◆ **ACTIVITY**: An exact copy of the listing is required, with its pictures removed.

++++

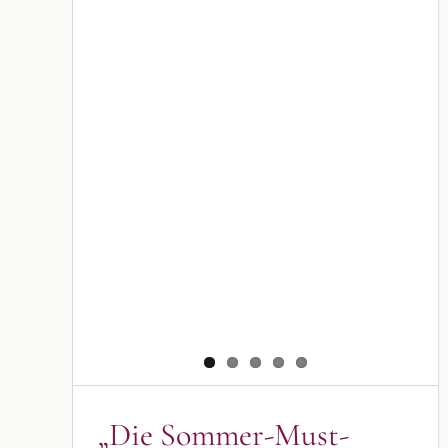
„Die Sommer-Must-haves in
der Parfümerie Benker“
Blog
Blogbeiträge Kulmbach
„Die Sommer-Must-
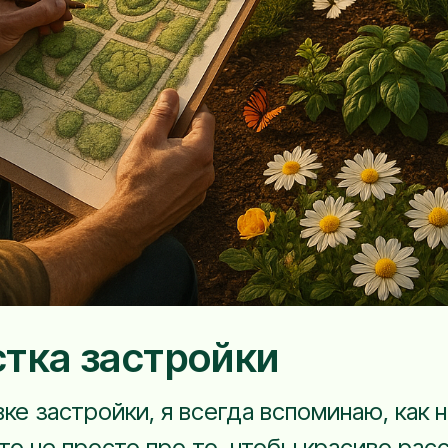
тка застройки
ке застройки, я всегда вспоминаю, как н
то не просто про то, чтобы красиво расс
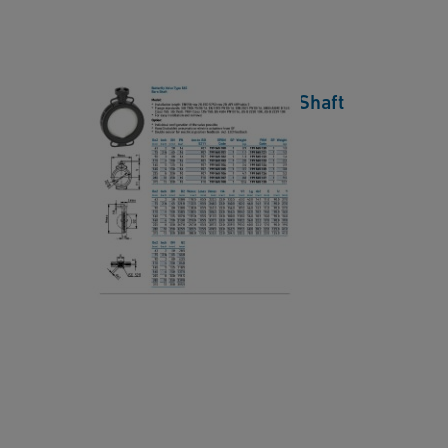
t
V
a
a
s
l
h
Butterfly Valve 565 Bare Shaft
v
e
Datasheet
e
e
5
[ 656 KB
/
PDF ]
t
6
下載
E
5
N
B
a
B
r
u
e
tt
S
e
h
r
a
fl
ft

++++

◆ **ANSWER FOR THE TASK**:
„Die Sommer-Must-haves in
der Parfümerie Benker“
Blog
Blogbeiträge Kulmbach
„Die Sommer-Must-
тка застройки
ке застройки, я всегда вспоминаю, как н
то не просто про то, чтобы красиво расс
t
V
a
a
s
l
h
Butterfly Valve 565 Bare Shaft
v
e
Datasheet
e
e
5
[ 656 KB
/
PDF ]
t
6
下載
E
5
N
B
a
B
r
u
e
tt
S
e
h
r
a
fl
ft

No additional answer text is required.